Copy out the lines of the material that include the string "Client".
BEGIN
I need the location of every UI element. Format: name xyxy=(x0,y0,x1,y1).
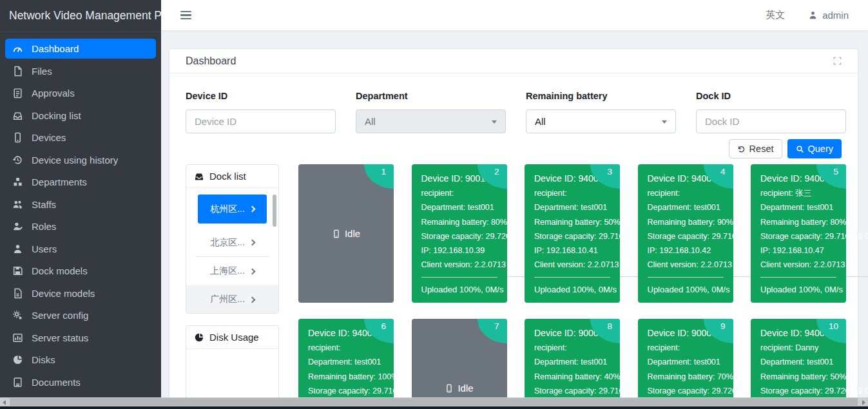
sidebar-item-label: Dashboard xyxy=(32,43,79,54)
sidebar-item-devices[interactable]: Devices xyxy=(5,128,156,147)
sidebar-item-server-status[interactable]: Server status xyxy=(5,328,156,348)
device-card[interactable]: 3Device ID: 940007recipient:Department: … xyxy=(525,164,620,303)
dock-id-label: Dock ID xyxy=(696,91,846,101)
devices-icon xyxy=(12,132,23,143)
sidebar-item-device-models[interactable]: Device models xyxy=(5,283,156,303)
dock-list: 杭州区...北京区...上海区...广州区... xyxy=(186,188,278,314)
filter-bar: Device ID Department All Remaining batte… xyxy=(186,86,842,133)
hamburger-menu-icon[interactable] xyxy=(180,11,191,19)
card-info-line: Department: test001 xyxy=(534,200,610,214)
device-id-label: Device ID xyxy=(186,91,336,101)
fullscreen-expand-icon[interactable] xyxy=(833,57,842,65)
scroll-left-arrow[interactable] xyxy=(3,400,6,405)
card-info-line: Remaining battery: 80% xyxy=(760,215,836,229)
chevron-right-icon xyxy=(249,240,255,246)
sidebar-item-approvals[interactable]: Approvals xyxy=(5,83,156,103)
dashboard-panel: Dashboard Device ID Department All xyxy=(169,48,858,409)
idle-device-card[interactable]: 1Idle xyxy=(298,164,394,303)
card-info-line: Department: test001 xyxy=(534,355,610,369)
card-upload-status: Uploaded 100%, 0M/s xyxy=(534,283,610,296)
card-info-line: recipient: 张三 xyxy=(760,186,836,200)
dock-region-item[interactable]: 上海区... xyxy=(195,257,269,285)
card-info-line: Storage capacity: 29.72G/59.02G xyxy=(760,384,836,398)
idle-label: Idle xyxy=(458,383,473,394)
device-card[interactable]: 9Device ID: 900065recipient:Department: … xyxy=(638,319,733,409)
card-info-line: recipient: xyxy=(534,341,610,355)
chevron-down-icon xyxy=(492,120,497,124)
undo-icon xyxy=(737,145,746,153)
language-switcher[interactable]: 英文 xyxy=(766,9,785,21)
sidebar-item-roles[interactable]: Roles xyxy=(5,216,156,236)
card-upload-status: Uploaded 100%, 0M/s xyxy=(421,283,497,296)
device-cards-grid: 1Idle2Device ID: 900171recipient:Departm… xyxy=(298,164,846,409)
sidebar-item-label: Documents xyxy=(32,377,81,388)
disk-usage-panel: Disk Usage xyxy=(186,325,279,409)
page-title: Dashboard xyxy=(186,55,236,67)
brand-title: Network Video Management Plat xyxy=(0,0,161,32)
username: admin xyxy=(822,10,849,21)
sidebar-item-documents[interactable]: Documents xyxy=(5,372,156,392)
dock-region-item[interactable]: 杭州区... xyxy=(198,195,267,224)
sidebar-item-device-using-history[interactable]: Device using history xyxy=(5,150,156,170)
card-info-line: recipient: xyxy=(308,341,384,355)
history-icon xyxy=(12,155,23,166)
sidebar-item-label: Staffs xyxy=(32,199,56,210)
card-info-line: Department: test001 xyxy=(648,200,724,214)
approvals-icon xyxy=(12,88,23,99)
device-card[interactable]: 2Device ID: 900171recipient:Department: … xyxy=(412,164,507,303)
sidebar-item-departments[interactable]: Departments xyxy=(5,172,156,192)
dock-id-input[interactable] xyxy=(696,109,846,133)
idle-device-card[interactable]: 7Idle xyxy=(412,319,507,409)
query-button[interactable]: Query xyxy=(787,139,842,158)
device-card[interactable]: 4Device ID: 940007recipient:Department: … xyxy=(638,164,733,303)
device-card[interactable]: 6Device ID: 940007recipient:Department: … xyxy=(298,319,394,409)
card-upload-status: Uploaded 100%, 0M/s xyxy=(648,283,724,296)
card-info-line: Client version: 2.2.0713 xyxy=(760,258,836,272)
battery-label: Remaining battery xyxy=(526,91,676,101)
chevron-right-icon xyxy=(249,268,255,274)
horizontal-scrollbar[interactable] xyxy=(0,397,868,406)
sidebar-item-dock-models[interactable]: Dock models xyxy=(5,261,156,281)
card-info-line: Storage capacity: 29.71G xyxy=(534,229,610,243)
scroll-right-arrow[interactable] xyxy=(862,400,865,405)
sidebar-item-label: Device using history xyxy=(32,155,118,166)
sidebar-item-files[interactable]: Files xyxy=(5,61,156,81)
phone-icon xyxy=(332,229,341,238)
scrollbar-thumb[interactable] xyxy=(10,398,858,406)
dock-region-item[interactable]: 北京区... xyxy=(195,229,269,257)
idle-label: Idle xyxy=(345,228,360,239)
sidebar-item-label: Users xyxy=(32,243,57,254)
device-models-icon xyxy=(12,288,23,299)
sidebar-item-dashboard[interactable]: Dashboard xyxy=(5,39,156,59)
sidebar-item-staffs[interactable]: Staffs xyxy=(5,195,156,214)
sidebar-item-label: Server status xyxy=(32,332,88,343)
battery-select[interactable]: All xyxy=(526,109,676,133)
dock-region-item[interactable]: 广州区... xyxy=(186,285,278,314)
card-divider xyxy=(648,277,724,278)
device-card[interactable]: 8Device ID: 900065recipient:Department: … xyxy=(525,319,620,409)
sidebar-item-server-config[interactable]: Server config xyxy=(5,305,156,325)
card-info-line: IP: 192.168.10.39 xyxy=(421,243,497,258)
sidebar-item-label: Disks xyxy=(32,354,55,365)
user-menu[interactable]: admin xyxy=(808,10,849,21)
sidebar-item-users[interactable]: Users xyxy=(5,239,156,259)
card-info-line: Client version: 2.2.0713 xyxy=(648,258,724,272)
dock-list-scrollbar[interactable] xyxy=(273,195,276,227)
card-info-line: Storage capacity: 29.71G xyxy=(308,384,384,398)
device-card[interactable]: 10Device ID: 940007recipient: DannyDepar… xyxy=(751,319,846,409)
card-info-line: Department: test001 xyxy=(648,355,724,369)
dock-models-icon xyxy=(12,265,23,276)
card-info-line: Remaining battery: 50% xyxy=(534,215,610,229)
device-id-input[interactable] xyxy=(186,109,336,133)
card-info-line: recipient: xyxy=(648,186,724,200)
sidebar-item-docking-list[interactable]: Docking list xyxy=(5,106,156,126)
card-divider xyxy=(534,277,610,278)
department-select[interactable]: All xyxy=(356,109,506,133)
file-icon xyxy=(12,66,23,77)
sidebar-item-disks[interactable]: Disks xyxy=(5,350,156,370)
device-card[interactable]: 5Device ID: 940007recipient: 张三Departmen… xyxy=(751,164,846,303)
reset-button[interactable]: Reset xyxy=(729,139,782,158)
topbar: 英文 admin xyxy=(161,0,868,31)
departments-icon xyxy=(12,176,23,187)
users-icon xyxy=(12,243,23,254)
END
■ REPLY TO THE EXERCISE ■
card-info-line: Client version: 2.2.0713 xyxy=(760,258,836,272)
card-info-line: Client version: 2.2.0713 xyxy=(648,258,724,272)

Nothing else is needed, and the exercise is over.